## Problem details
Taking the line with "Zoeken (438, 567)" as the first and the line with "Устойчивое развитие" as the last, set down the lines below exactly, pictures excluded.

## Records shown
********

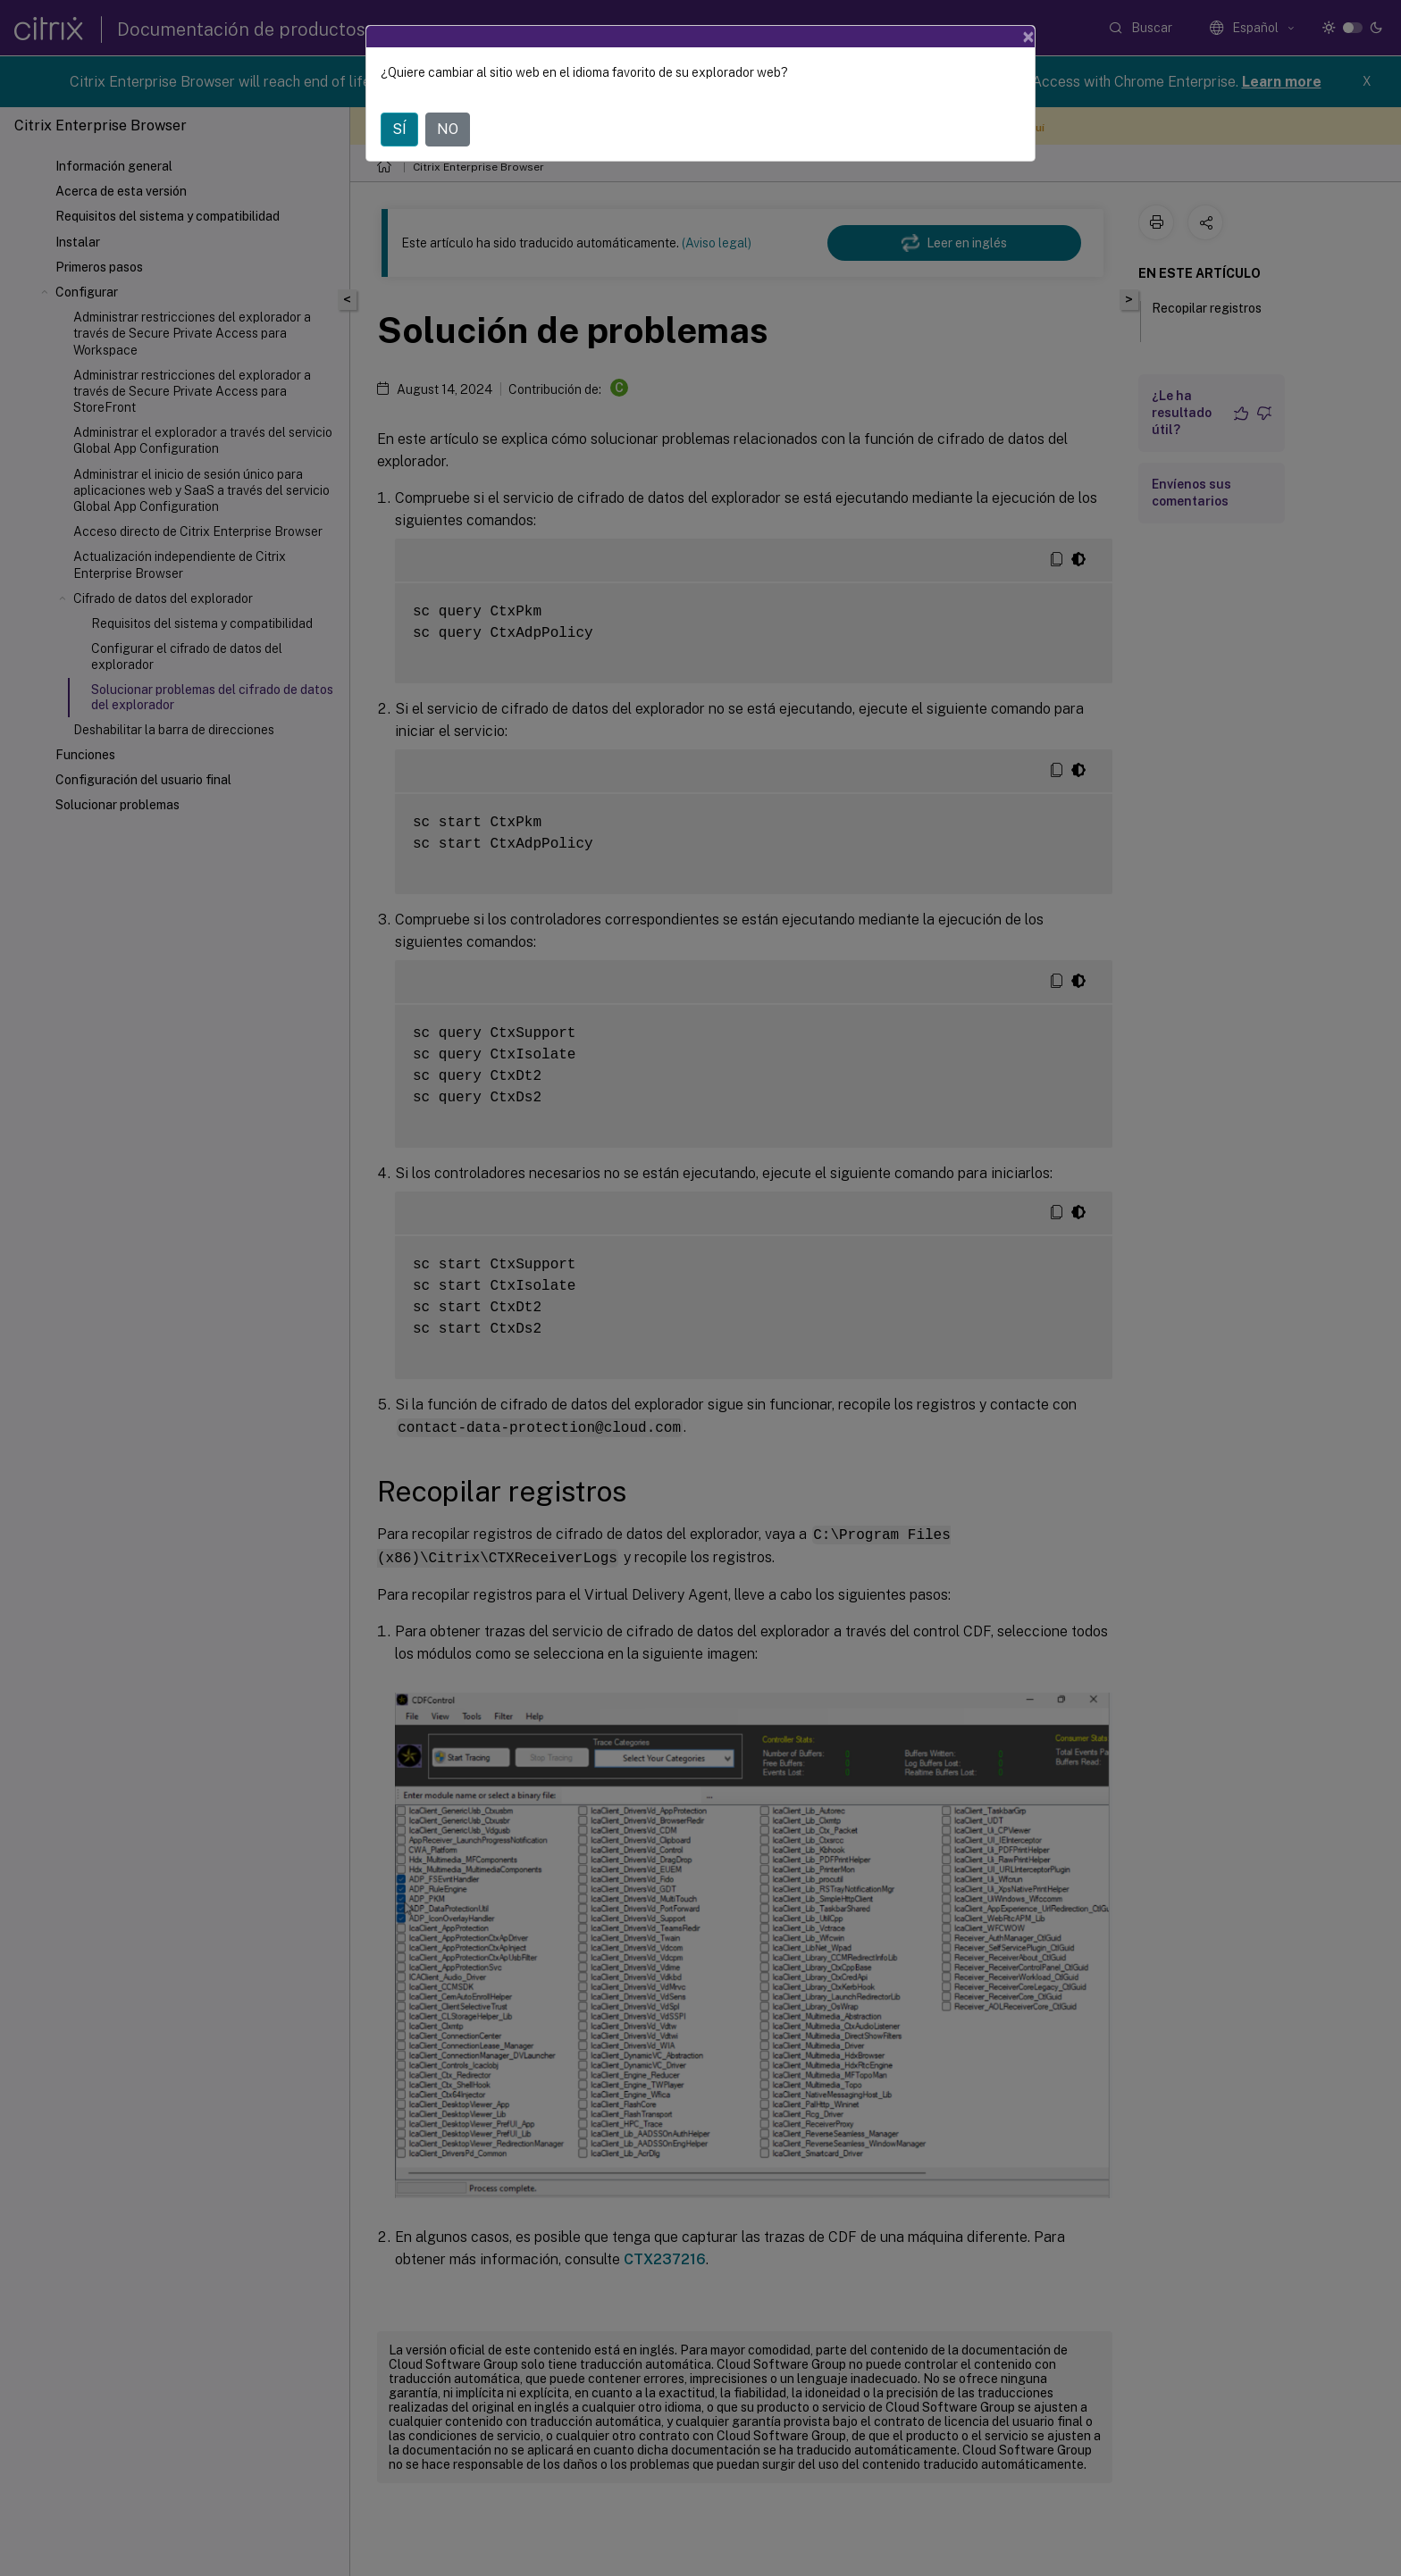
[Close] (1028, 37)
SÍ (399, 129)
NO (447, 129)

********

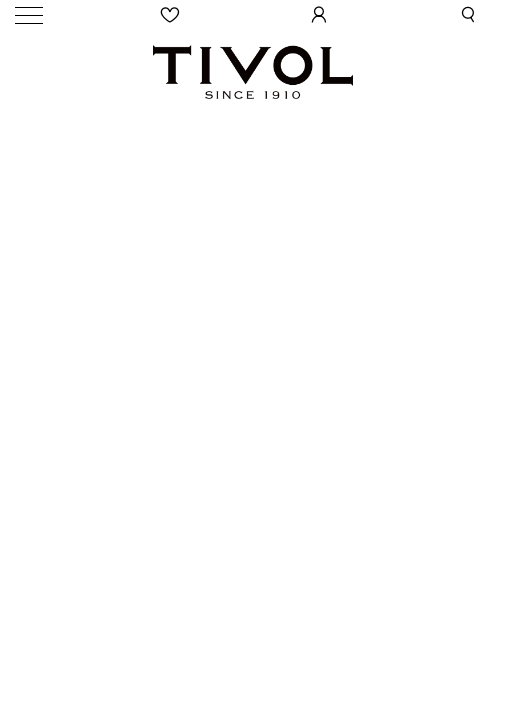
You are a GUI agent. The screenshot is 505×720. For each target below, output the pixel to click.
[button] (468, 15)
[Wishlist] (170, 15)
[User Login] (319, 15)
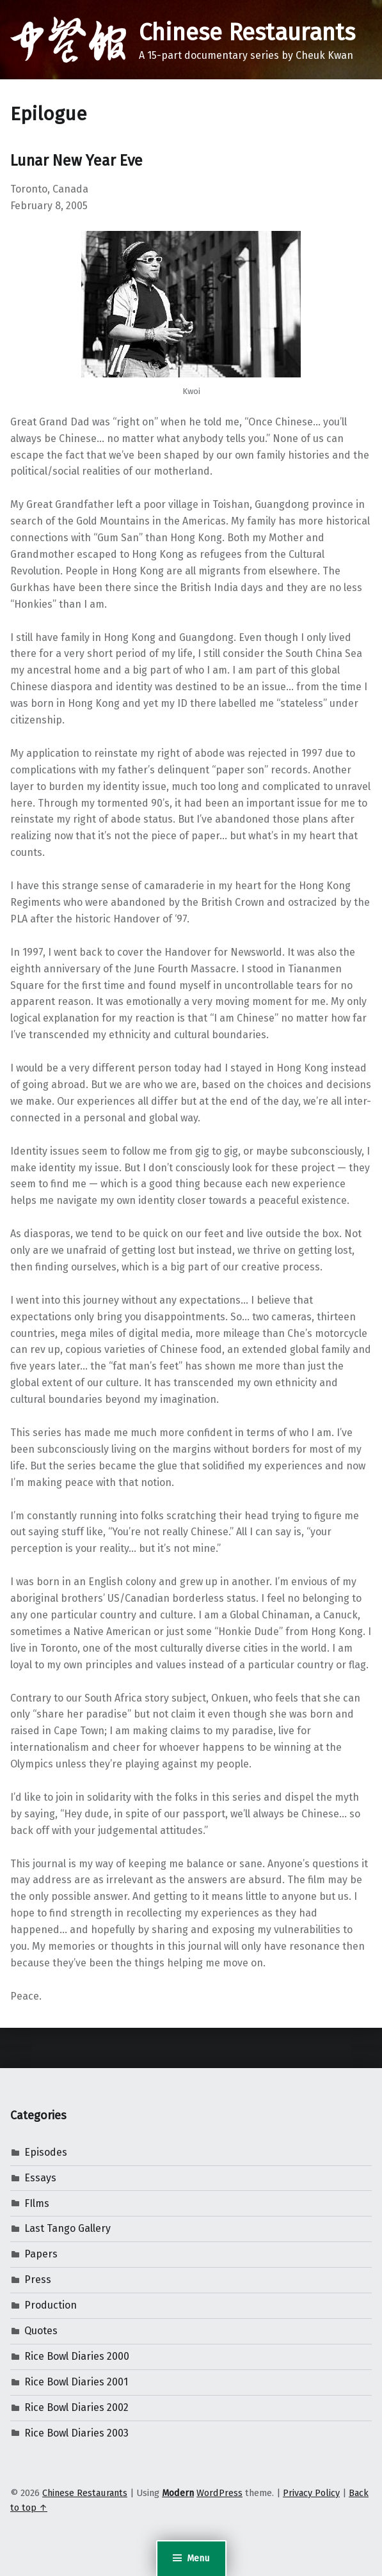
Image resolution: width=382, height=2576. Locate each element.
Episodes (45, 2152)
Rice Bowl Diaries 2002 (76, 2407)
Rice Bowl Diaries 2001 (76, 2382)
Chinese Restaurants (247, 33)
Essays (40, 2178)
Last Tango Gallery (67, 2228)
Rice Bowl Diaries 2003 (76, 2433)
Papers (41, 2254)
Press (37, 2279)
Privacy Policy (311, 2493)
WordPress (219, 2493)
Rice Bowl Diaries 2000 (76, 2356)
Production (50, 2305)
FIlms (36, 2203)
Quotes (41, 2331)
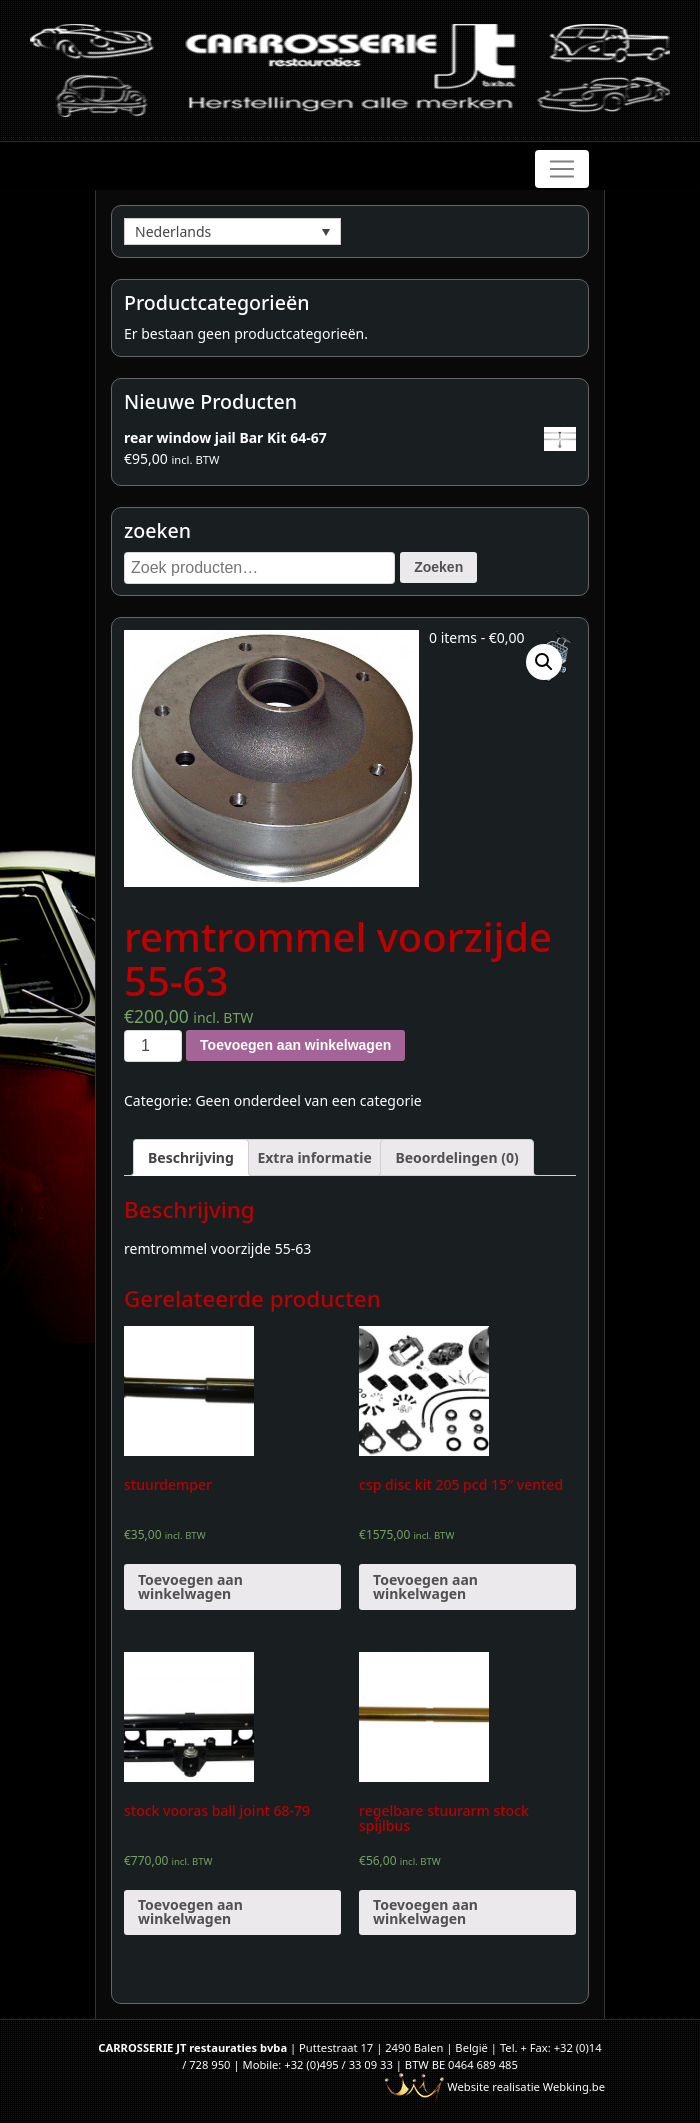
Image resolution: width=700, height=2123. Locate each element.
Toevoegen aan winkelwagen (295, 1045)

********

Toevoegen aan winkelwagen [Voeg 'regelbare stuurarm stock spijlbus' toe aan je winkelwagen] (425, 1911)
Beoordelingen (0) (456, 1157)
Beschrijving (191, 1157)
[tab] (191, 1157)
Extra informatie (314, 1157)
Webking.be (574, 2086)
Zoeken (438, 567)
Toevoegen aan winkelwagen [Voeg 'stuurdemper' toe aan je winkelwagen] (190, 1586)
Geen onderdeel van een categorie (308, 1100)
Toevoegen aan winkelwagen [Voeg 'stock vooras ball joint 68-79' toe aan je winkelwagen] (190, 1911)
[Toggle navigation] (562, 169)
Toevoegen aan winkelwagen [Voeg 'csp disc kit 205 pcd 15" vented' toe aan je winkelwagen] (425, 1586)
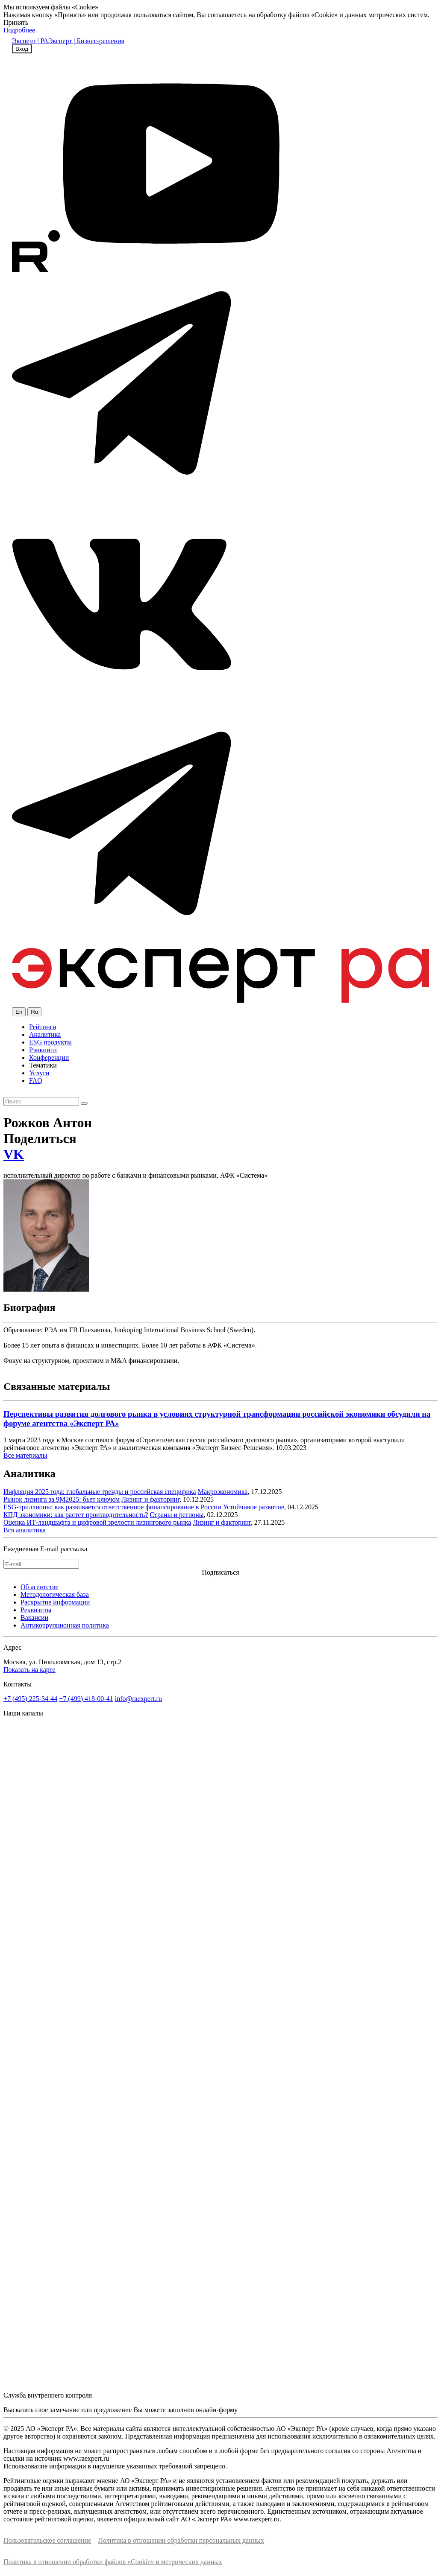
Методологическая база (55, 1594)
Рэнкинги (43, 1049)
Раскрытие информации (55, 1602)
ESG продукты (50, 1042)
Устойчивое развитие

********

## Answer box
Zoeken (438, 567)
Toevoegen aan winkelwagen [Voeg 'stuurdemper' toe aan je winkelwagen] (190, 1586)
Geen onderdeel van een categorie (308, 1100)
Toevoegen aan winkelwagen [Voeg 'stock vooras ball joint 68-79' toe aan je winkelwagen] (190, 1911)
[Toggle navigation] (562, 169)
Toevoegen aan winkelwagen [Voeg 'csp disc kit 205 pcd 15" vented' toe aan je winkelwagen] (425, 1586)
Методологическая база (55, 1594)
Рэнкинги (43, 1049)
Раскрытие информации (55, 1602)
ESG продукты (50, 1042)
Устойчивое развитие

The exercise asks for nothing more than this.